*Data for processing*
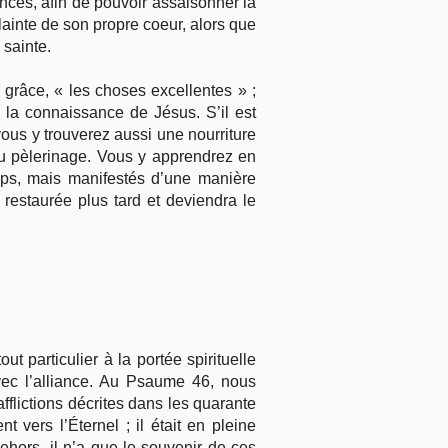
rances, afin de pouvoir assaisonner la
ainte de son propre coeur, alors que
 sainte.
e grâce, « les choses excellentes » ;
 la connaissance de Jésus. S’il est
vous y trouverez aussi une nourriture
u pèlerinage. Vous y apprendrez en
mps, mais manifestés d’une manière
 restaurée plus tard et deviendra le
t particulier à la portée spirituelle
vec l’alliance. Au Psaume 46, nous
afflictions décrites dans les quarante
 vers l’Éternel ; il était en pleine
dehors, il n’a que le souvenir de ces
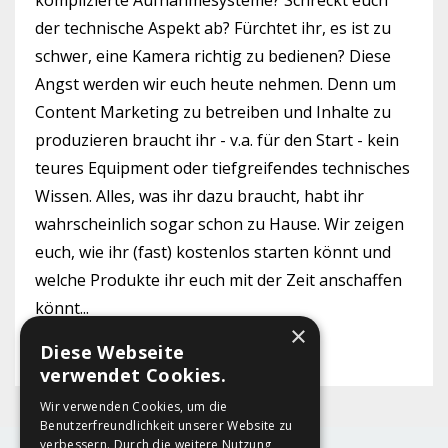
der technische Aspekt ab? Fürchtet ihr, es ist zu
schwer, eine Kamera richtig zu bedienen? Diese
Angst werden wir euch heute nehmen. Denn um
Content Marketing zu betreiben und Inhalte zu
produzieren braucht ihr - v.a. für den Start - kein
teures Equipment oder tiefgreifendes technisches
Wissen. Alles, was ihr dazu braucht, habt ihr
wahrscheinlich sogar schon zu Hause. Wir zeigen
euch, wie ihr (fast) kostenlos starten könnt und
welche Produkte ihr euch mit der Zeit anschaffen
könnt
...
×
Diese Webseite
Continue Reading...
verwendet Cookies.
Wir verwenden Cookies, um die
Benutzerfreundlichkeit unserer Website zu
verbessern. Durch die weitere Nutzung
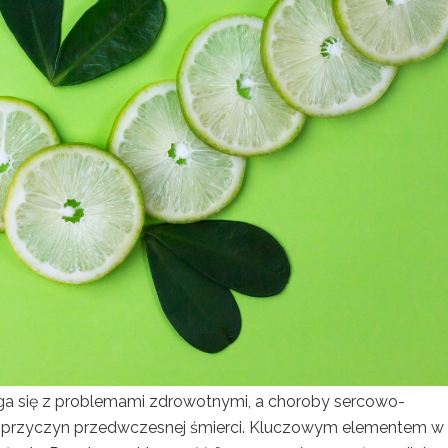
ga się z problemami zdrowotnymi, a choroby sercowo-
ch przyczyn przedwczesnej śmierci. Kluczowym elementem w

--

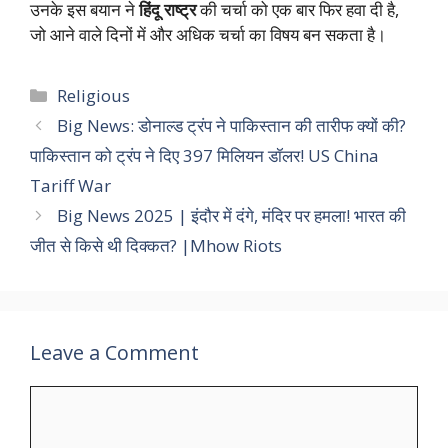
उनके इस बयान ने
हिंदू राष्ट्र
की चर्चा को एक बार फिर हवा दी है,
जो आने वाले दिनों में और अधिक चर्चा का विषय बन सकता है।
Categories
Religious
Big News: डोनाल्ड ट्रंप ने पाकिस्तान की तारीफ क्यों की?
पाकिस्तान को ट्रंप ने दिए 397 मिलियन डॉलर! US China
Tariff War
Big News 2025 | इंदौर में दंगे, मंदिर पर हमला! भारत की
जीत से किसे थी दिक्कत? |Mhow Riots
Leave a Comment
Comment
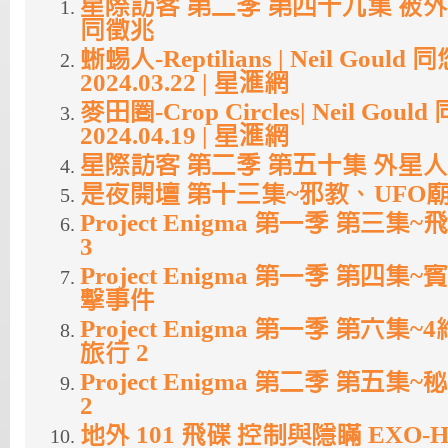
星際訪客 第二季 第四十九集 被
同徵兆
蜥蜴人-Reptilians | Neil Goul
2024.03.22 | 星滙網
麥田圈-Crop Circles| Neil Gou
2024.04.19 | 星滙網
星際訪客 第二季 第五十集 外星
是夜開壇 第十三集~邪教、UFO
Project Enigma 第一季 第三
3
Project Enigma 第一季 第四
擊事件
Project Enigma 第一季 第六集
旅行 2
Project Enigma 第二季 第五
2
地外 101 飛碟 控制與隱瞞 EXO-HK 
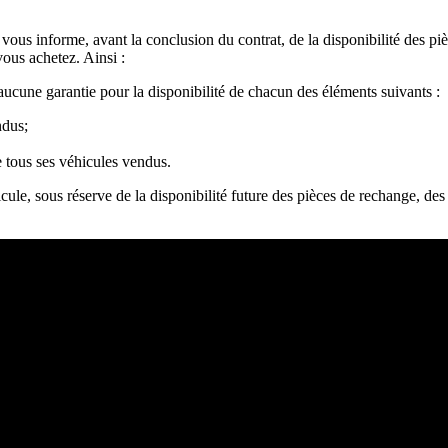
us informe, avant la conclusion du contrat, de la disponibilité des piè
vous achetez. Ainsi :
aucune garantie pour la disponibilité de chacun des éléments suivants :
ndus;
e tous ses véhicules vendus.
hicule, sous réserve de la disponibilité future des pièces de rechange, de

---

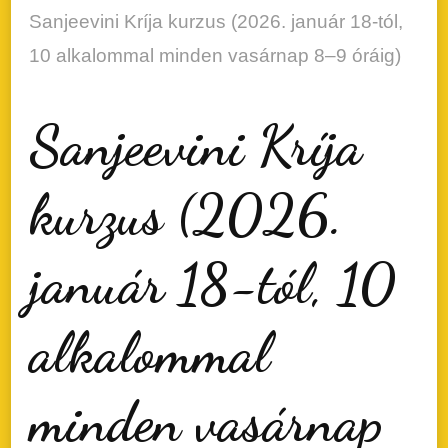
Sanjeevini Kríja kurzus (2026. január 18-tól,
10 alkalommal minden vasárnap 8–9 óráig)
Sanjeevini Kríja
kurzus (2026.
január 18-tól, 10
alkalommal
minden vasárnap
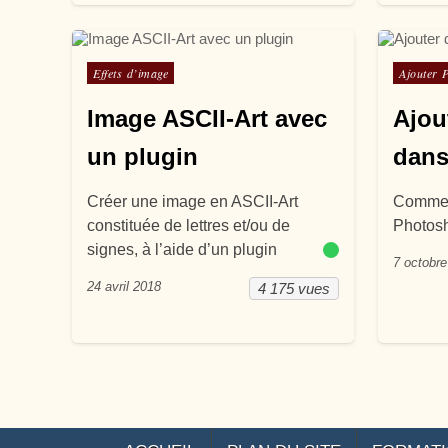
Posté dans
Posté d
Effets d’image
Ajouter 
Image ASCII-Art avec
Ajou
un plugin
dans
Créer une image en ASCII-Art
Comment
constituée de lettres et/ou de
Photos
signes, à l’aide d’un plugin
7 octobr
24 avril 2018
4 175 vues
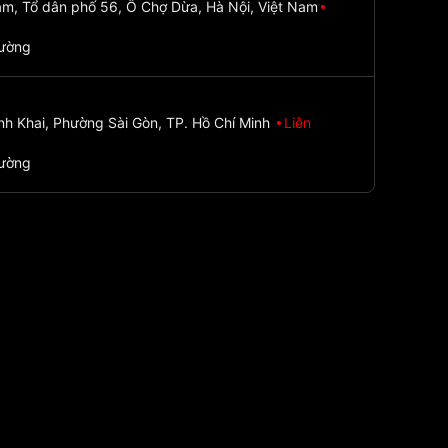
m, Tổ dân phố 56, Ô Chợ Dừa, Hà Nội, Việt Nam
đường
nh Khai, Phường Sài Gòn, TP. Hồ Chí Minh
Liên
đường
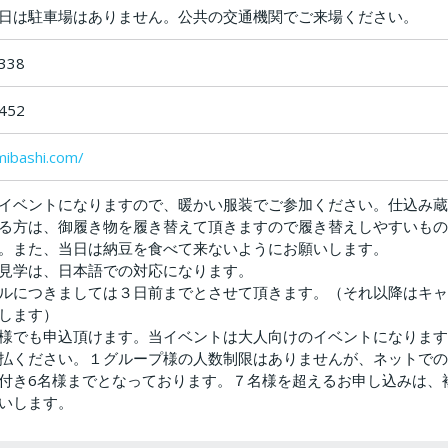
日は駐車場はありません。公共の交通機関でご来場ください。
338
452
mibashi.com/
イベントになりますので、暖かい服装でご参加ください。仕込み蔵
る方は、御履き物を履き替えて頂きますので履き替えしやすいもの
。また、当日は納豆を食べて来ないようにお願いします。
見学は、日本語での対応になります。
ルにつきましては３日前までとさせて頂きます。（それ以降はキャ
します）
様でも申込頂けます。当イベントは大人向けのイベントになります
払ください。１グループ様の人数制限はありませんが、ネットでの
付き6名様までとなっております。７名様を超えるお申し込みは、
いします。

*Work to complete*
Nothing but the lines above from the line with "verbessern. Durch die weitere Nutzung" up to and including the line with "ch przyczyn przedwczesnej" should be returned, exactly as written and without pictures.

*Response area*
verbessern. Durch die weitere Nutzung
ga się z problemami zdrowotnymi, a choroby sercowo-
ch przyczyn przedwczesnej śmierci. Kluczowym elementem w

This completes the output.